La Carmela era tutta mortificata. Infatti non se l'erano detto nè scritto. Volle narrare la storia di Galliate, ma quel vecchio signore, alla sua età, aveva perduto di vista gli amori giovanili, e rispose quasi ridendo:

— Se non c'è altro, figliola mia, non è un amante che ha perduto, è un sogno che s'è dileguato.
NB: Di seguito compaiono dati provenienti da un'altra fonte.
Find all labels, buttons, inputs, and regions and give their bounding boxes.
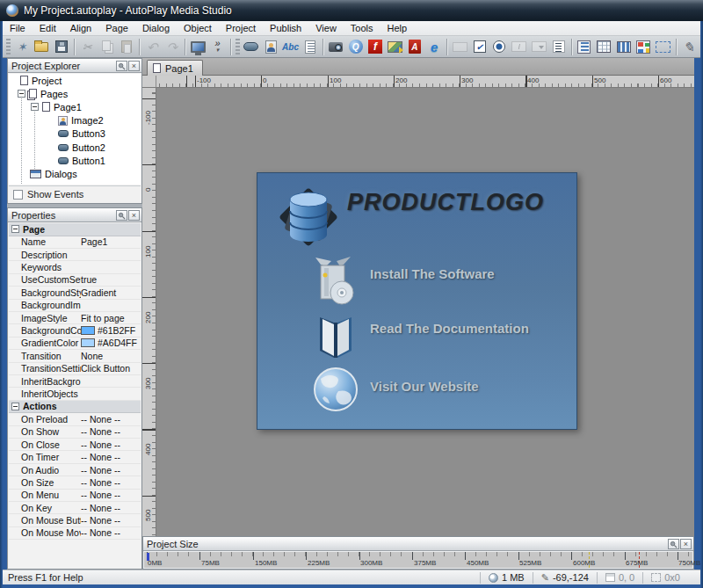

Le prese tutte e due le mani in una delle sue che era grossa e forte, le pose l'altra sulla fronte, e rispingendole il capo indietro per guardarla negli occhi, le disse:

— Lei non sa cosa sia l'amore.

In quella lo sportello fu aperto con impeto, ed i guarda freni passarono gridando:

— Vercelli! Vercelli! Chi scende? Dodici minuti di fermata... Vercelli!...

Il vecchio signore scese, ed andò al caffè a bere una tazza di birra.

La Carmela un po' stupita dal discorso che avevano fatto, dal vuoto che aveva dovuto riconoscere nel suo passato, tenne dietro collo sguardo a quell'uomo attempato, che le aveva inspirata tanta fiducia.

Non era punto grasso, come le era parso alla prima. Era robusto. Teneva il cappello in mano facendosi aria, ed i suoi capelli grigi, ritti sul capo, foltissimi, facevano una bella cornice al volto fresco. Aveva le sopraciglia ed i baffi castani, appena brizzolati di qualche filo d'argento. E camminava leggero, svelto. Da lontano le accennò se volesse bere, ed i suoi occhi neri brillarono come due fiamme.